Many historic tape drives read and write variable-length data blocks, leaving significant wasted space on the tape between blocks (for the tape to physically start and stop moving). Some tape drives (and raw disks) only support fixed-length data blocks. Also, when writing to any medium such as a filesystem or network, it takes less time to write one large block than many small blocks. Therefore, the tar command writes data in blocks of many 512 byte records. The user can specify a blocking factor, which is the number of records per block; the default is 20, producing 10 kilobyte blocks (which was large when UNIX was created, but now seems rather small).

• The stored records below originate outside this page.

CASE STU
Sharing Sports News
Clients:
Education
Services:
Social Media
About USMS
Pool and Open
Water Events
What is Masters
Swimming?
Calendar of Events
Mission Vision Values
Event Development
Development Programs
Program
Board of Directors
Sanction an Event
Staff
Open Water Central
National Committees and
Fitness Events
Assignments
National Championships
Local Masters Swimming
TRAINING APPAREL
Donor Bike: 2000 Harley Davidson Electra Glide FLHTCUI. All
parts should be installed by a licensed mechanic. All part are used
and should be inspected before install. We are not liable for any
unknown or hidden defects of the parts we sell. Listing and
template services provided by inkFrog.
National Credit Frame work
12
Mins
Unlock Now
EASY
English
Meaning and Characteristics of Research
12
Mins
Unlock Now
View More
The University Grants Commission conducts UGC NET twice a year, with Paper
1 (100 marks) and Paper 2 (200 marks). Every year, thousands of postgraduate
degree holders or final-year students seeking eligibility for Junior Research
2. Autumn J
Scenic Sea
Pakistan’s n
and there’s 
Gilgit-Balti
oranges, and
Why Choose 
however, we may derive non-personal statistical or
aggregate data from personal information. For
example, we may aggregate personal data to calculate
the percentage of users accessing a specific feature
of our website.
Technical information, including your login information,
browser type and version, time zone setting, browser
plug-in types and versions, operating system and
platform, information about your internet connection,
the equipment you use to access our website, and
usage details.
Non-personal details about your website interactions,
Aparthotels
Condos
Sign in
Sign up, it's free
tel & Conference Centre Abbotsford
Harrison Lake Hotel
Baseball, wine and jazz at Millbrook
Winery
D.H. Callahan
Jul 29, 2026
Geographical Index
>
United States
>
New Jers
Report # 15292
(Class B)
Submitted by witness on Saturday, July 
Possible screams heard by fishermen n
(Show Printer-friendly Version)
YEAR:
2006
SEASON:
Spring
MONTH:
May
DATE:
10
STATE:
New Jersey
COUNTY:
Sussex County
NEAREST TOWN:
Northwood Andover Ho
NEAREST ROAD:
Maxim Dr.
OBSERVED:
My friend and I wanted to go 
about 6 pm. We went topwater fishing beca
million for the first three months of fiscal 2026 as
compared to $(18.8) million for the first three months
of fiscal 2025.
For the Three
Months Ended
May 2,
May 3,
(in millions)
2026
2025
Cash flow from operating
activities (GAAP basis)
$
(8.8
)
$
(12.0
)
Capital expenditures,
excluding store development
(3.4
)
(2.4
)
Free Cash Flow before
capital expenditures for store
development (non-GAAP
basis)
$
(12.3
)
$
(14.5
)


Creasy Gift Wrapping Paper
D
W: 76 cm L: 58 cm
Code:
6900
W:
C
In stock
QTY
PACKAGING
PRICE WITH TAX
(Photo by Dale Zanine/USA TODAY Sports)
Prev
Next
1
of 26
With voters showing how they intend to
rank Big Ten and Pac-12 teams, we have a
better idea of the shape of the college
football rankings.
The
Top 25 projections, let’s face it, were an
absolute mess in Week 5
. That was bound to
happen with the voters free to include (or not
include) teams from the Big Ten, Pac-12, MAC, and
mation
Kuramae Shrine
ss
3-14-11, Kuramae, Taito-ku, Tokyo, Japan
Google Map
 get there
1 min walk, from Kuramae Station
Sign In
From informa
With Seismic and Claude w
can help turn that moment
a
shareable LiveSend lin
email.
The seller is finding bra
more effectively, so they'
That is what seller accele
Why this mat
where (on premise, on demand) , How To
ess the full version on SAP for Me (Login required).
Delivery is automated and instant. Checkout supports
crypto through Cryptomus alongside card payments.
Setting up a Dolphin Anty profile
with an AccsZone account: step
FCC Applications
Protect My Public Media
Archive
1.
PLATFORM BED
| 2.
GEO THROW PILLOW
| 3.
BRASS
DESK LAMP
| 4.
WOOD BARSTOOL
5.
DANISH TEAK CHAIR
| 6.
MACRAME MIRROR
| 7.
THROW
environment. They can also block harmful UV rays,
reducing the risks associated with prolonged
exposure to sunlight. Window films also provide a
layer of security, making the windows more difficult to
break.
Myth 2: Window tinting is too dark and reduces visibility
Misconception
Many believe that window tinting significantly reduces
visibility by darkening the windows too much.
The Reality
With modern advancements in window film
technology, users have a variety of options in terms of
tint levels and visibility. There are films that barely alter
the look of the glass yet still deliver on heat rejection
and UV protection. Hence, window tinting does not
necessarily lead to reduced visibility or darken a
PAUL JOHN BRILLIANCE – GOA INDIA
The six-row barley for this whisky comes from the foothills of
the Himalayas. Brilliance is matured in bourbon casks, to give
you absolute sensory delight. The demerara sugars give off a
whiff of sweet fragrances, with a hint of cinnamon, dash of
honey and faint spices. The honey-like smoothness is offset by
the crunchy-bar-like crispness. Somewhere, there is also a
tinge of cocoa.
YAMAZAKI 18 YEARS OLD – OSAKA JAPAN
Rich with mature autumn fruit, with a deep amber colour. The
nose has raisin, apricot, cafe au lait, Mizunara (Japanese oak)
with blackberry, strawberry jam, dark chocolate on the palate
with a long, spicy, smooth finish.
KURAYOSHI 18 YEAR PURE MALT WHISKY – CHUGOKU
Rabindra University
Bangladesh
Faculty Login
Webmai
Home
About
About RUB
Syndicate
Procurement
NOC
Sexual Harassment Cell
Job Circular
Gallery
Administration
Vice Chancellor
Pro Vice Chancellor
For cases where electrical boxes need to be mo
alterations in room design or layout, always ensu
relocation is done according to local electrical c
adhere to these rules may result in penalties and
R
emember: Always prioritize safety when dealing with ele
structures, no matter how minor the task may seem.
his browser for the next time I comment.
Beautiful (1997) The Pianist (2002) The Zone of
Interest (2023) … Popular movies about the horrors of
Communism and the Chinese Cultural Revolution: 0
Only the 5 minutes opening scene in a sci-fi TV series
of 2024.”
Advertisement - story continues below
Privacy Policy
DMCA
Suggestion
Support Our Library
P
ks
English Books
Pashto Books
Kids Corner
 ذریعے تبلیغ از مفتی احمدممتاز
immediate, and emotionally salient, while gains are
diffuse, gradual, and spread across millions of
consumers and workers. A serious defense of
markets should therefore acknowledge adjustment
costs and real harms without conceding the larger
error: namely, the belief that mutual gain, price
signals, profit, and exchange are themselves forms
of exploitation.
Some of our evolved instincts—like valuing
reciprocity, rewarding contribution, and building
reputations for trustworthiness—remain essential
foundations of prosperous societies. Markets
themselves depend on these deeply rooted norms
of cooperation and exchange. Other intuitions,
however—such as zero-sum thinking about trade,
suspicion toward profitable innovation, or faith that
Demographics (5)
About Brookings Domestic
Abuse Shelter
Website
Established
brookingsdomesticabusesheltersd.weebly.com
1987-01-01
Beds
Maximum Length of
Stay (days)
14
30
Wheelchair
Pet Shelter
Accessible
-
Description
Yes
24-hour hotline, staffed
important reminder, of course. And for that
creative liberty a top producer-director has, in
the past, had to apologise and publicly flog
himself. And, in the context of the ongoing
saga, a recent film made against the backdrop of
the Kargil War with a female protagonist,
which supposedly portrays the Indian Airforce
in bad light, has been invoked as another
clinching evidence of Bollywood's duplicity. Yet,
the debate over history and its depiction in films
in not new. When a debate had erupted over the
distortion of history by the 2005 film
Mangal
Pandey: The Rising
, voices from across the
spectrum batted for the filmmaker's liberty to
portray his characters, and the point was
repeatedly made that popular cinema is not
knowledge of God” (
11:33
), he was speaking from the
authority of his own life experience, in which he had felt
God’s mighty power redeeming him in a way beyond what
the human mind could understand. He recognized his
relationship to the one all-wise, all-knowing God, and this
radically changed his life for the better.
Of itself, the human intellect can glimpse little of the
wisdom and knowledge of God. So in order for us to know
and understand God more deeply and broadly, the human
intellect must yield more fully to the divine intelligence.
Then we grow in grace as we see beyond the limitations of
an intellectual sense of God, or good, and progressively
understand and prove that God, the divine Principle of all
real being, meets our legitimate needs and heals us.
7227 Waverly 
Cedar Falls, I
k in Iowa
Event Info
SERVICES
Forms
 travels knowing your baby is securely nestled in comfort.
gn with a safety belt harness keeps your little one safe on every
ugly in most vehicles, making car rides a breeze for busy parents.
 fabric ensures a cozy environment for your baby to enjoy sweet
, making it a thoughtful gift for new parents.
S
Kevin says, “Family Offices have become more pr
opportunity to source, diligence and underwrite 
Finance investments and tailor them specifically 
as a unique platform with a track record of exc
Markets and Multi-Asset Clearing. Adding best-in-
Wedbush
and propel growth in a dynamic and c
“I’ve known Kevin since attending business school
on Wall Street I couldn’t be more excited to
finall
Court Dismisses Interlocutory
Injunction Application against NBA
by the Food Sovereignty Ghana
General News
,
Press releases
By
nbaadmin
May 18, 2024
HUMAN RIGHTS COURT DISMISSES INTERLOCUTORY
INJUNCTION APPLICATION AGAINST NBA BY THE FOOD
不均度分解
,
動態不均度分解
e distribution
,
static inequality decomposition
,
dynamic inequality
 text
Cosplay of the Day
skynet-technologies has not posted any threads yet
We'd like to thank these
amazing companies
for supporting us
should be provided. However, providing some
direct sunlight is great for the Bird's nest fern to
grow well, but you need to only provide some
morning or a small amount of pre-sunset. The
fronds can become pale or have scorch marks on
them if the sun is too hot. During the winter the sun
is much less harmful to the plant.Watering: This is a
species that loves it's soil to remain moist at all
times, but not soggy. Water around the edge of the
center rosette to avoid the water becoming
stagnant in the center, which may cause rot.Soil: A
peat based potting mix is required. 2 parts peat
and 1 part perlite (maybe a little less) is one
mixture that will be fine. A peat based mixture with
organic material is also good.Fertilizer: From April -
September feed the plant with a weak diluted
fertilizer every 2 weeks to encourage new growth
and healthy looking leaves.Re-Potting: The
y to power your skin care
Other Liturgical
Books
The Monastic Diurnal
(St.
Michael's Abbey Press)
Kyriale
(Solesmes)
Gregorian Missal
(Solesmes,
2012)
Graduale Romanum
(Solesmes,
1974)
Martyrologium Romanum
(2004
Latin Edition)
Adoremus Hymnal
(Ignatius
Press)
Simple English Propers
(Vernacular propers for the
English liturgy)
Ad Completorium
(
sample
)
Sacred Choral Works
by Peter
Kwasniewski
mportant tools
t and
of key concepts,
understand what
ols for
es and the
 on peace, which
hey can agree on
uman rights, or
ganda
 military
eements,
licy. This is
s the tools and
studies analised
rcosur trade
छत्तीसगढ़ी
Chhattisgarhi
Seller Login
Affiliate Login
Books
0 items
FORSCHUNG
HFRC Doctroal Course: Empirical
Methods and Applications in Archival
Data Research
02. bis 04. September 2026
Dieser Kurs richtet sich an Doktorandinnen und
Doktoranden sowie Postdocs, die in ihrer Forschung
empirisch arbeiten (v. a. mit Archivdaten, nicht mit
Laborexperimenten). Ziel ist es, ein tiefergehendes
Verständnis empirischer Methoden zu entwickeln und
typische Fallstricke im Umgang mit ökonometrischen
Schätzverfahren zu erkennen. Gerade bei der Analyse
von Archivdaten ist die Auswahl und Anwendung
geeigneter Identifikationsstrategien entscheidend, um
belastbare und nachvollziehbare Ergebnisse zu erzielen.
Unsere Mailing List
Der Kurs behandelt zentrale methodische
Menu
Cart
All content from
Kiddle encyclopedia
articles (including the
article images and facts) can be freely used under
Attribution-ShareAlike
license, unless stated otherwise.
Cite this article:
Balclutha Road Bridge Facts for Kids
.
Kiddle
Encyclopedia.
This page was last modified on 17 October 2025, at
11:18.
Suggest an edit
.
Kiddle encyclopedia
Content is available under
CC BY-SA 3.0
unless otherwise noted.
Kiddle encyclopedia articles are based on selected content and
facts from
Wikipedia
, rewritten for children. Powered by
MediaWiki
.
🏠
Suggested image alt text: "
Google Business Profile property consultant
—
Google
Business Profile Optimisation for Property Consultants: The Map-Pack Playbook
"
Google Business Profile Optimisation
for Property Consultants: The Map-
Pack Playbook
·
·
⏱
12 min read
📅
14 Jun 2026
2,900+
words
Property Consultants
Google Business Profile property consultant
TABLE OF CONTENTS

A tar archive consists of a series of file objects, hence the popular term tarball, referencing how a tarball collects objects of all kinds that stick to its surface. Each file object includes any file data, and is preceded by a 512-byte header record. The file data is written unaltered except that its length is rounded up to a multiple of 512 bytes. The original tar implementation did not care about the contents of the padding bytes, and left the buffer data unaltered, but most modern tar implementations fill the extra space with zeros. The end of an archive is marked by at least two consecutive zero-filled records. (The origin of tar's record size appears to be the 512-byte disk sectors used in the Version 7 Unix file system.) The final block of an archive is padded out to full length with zeros.